My Anthem

Monday, December 18, 2006

YOU is honoured ...

That's right. By none other than esteemed magazine, TIME.

You is honoured as Person of The Year. Don't you bash desi for bad grammer and spelling, okay!

I remember a funny analogy long time ago -- my youngest boy was four or five and Dad was driving the old KL-Seemban road and we had time for converse. I was teaching Desi Jr princes' English ala-Shakespeare and the topic was nouns, singular and plural, verbs and Subject-Verb agreement, the most important, to Dad's emphasis, principle to master, I told sunny boy.

He was silent for a while. hen asked:
"For singular person as subject: You, the verb that follows is 'are'...e.g., You are eating."
"So for plural persons: You, the verb that follows is 'ares'...that is, You ares eating, right!"

My dear ER, if you catch not the anecdote having any connection to the Post at hand, don't worry, the fault is mind. I am a poor teacher of the A*-classAss-a-'hole.


As the fortnight leading to Christmas, I said I was doing minimal Bloging, so I surfed more, and came from mGf @xpyred.textfield.net who linked me to TIME~~

Person of the Year: You
POSTED: 6:42 a.m. EST, December 17, 2006

From the December 25, 2006 issue of TIME magazine

(Time.com) -- The "Great Man" theory of history is usually attributed to the Scottish philosopher Thomas Carlyle, who wrote that "the history of the world is but the biography of great men." He believed that it is the few, the powerful and the famous who shape our collective destiny as a species. That theory took a serious beating this year.

To be sure, there are individuals we could blame for the many painful and disturbing things that happened in 2006. The conflict in Iraq only got bloodier and more entrenched. A vicious skirmish erupted between Israel and Lebanon. A war dragged on in Sudan. A tin-pot dictator in North Korea got the bomb, and the president of Iran wants to go nuclear too.
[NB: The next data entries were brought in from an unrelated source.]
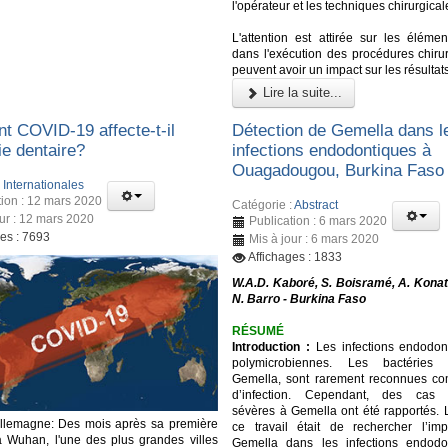
l'opérateur et les techniques chirurgical
L'attention est attirée sur les élémen
dans l'exécution des procédures chirur
peuvent avoir un impact sur les résultat
Lire la suite...
 COVID-19 affecte-t-il
Détection de Gemella dans l
rie dentaire?
infections endodontiques à
Ouagadougou, Burkina Faso
:
Internationales
tion : 12 mars 2020
Catégorie :
Abstract
our : 12 mars 2020
Publication : 6 mars 2020
ges : 7693
Mis à jour : 6 mars 2020
Affichages : 1833
W.A.D. Kaboré, S. Boisramé, A. Konat
N. Barro - Burkina Faso
RÉSUMÉ
Introduction :
Les infections endodon
polymicrobiennes. Les bactéries
Gemella, sont rarement reconnues c
d’infection. Cependant, des cas d’
sévères à Gemella ont été rapportés. L
Allemagne: Des mois après sa première
ce travail était de rechercher l’imp
à Wuhan, l'une des plus grandes villes
Gemella dans les infections endodo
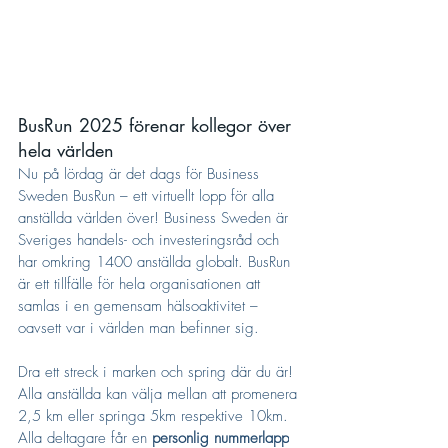
BusRun 2025 förenar kollegor över 
hela världen
Nu på lördag är det dags för Business 
Sweden BusRun – ett virtuellt lopp för alla 
anställda världen över! Business Sweden är 
Sveriges handels- och investeringsråd och 
har omkring 1400 anställda globalt. BusRun 
är ett tillfälle för hela organisationen att 
samlas i en gemensam hälsoaktivitet – 
oavsett var i världen man befinner sig.
Dra ett streck i marken och spring där du är! 
Alla anställda kan välja mellan att promenera 
2,5 km eller springa 5km respektive 10km. 
Alla deltagare får en 
personlig nummerlapp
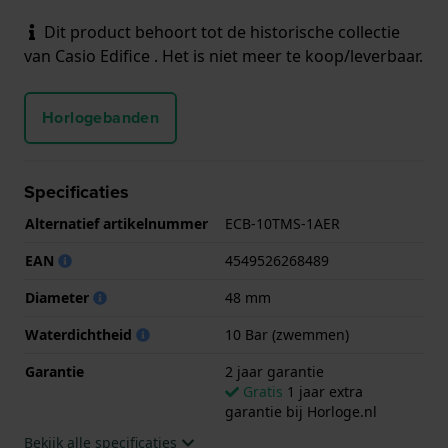
Dit product behoort tot de historische collectie
van Casio Edifice . Het is niet meer te koop/leverbaar.
Horlogebanden
Specificaties
Alternatief artikelnummer
ECB-10TMS-1AER
EAN
4549526268489
Diameter
48 mm
Waterdichtheid
10 Bar (zwemmen)
Garantie
2 jaar garantie
Gratis
1 jaar extra
garantie bij Horloge.nl
Bekijk alle specificaties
Meanwhile nobody fixed global warming, and Sony didn't make enough PlayStation3s.

But look at 2006 through a different lens and you'll see another story, one that isn't about conflict or great men. It's a story about community and collaboration on a scale never seen before. It's about the cosmic compendium of knowledge Wikipedia and the million-channel people's network YouTube and the online metropolis MySpace. It's about the many wresting power from the few and helping one another for nothing and how that will not only change the world, but also change the way the world changes.
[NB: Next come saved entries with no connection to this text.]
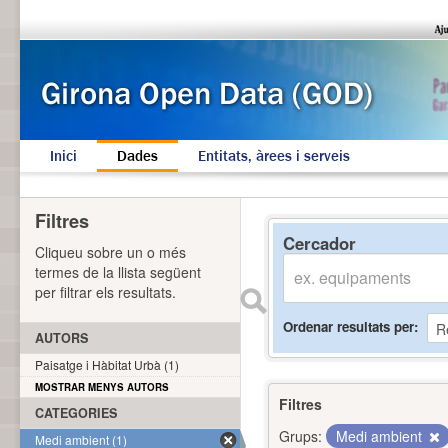
Inici
Dades
Entitats, àrees i serveis
Filtres
Cercador
Cliqueu sobre un o més
termes de la llista següent
per filtrar els resultats.
Ordenar resultats per
AUTORS
Paisatge i Hàbitat Urbà (1)
MOSTRAR MENYS AUTORS
Filtres
CATEGORIES
Grups:
Medi ambient
Medi ambient (1)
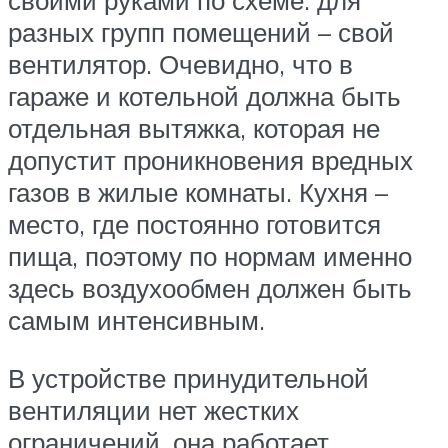
своими руками по схеме: для
разных групп помещений – свой
вентилятор. Очевидно, что в
гараже и котельной должна быть
отдельная вытяжка, которая не
допустит проникновения вредных
газов в жилые комнаты. Кухня –
место, где постоянно готовится
пища, поэтому по нормам именно
здесь воздухообмен должен быть
самым интенсивным.
В устройстве принудительной
вентиляции нет жестких
ограничений, она работает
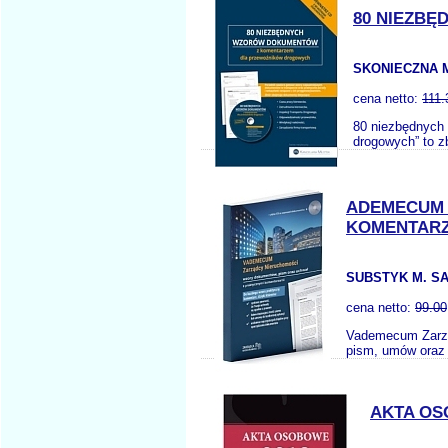
80 NIEZB
SKONIECZNA 
cena netto:
111.
80 niezbędnych
drogowych” to z
ADEMECUM 
KOMENTARZ
SUBSTYK M. SA
cena netto:
99.00
Vademecum Zarzą
pism, umów oraz 
AKTA OS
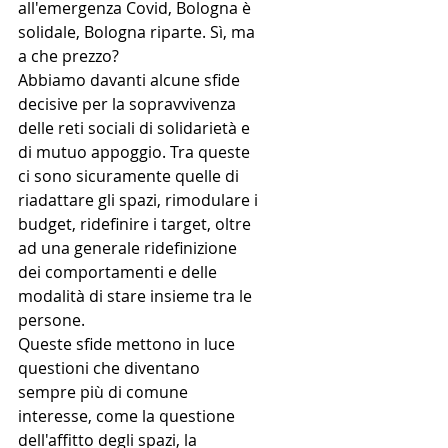
all'emergenza Covid, Bologna è 
solidale, Bologna riparte. Sì, ma 
a che prezzo?
Abbiamo davanti alcune sfide 
decisive per la sopravvivenza 
delle reti sociali di solidarietà e 
di mutuo appoggio. Tra queste 
ci sono sicuramente quelle di 
riadattare gli spazi, rimodulare i 
budget, ridefinire i target, oltre 
ad una generale ridefinizione 
dei comportamenti e delle 
modalità di stare insieme tra le 
persone.
Queste sfide mettono in luce 
questioni che diventano 
sempre più di comune 
interesse, come la questione 
dell'affitto degli spazi, la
The tool that makes this possible is the World Wide Web. Not the Web that Tim Berners-Lee hacked together (15 years ago, according to Wikipedia) as a way for scientists to share research. It's not even the overhyped dotcom Web of the late 1990s. The new Web is a very different thing. It's a tool for bringing together the small contributions of millions of people and making them matter. Silicon Valley consultants call it Web 2.0, as if it were a new version of some old software. But it's really a revolution.

And we are so ready for it. We're ready to balance our diet of predigested news with raw feeds from Baghdad and Boston and Beijing. You can learn more about how Americans live just by looking at the backgrounds of YouTube videos -- those rumpled bedrooms and toy-strewn basement rec rooms -- than you could from 1,000 hours of network television.

And we didn't just watch, we also worked. Like crazy. We made Facebook profiles and Second Life avatars and reviewed books at Amazon and recorded podcasts. We blogged about our candidates losing and wrote songs about getting dumped. We camcordered bombing runs and built open-source software.

America loves its solitary geniuses -- its Einsteins, its Edisons, its Jobses -- but those lonely dreamers may have to learn to play with others. Car companies are running open design contests. Reuters is carrying blog postings alongside its regular news feed. Microsoft is working overtime to fend off user-created Linux. We're looking at an explosion of productivity and innovation, and it's just getting started, as millions of minds that would otherwise have drowned in obscurity get backhauled into the global intellectual economy.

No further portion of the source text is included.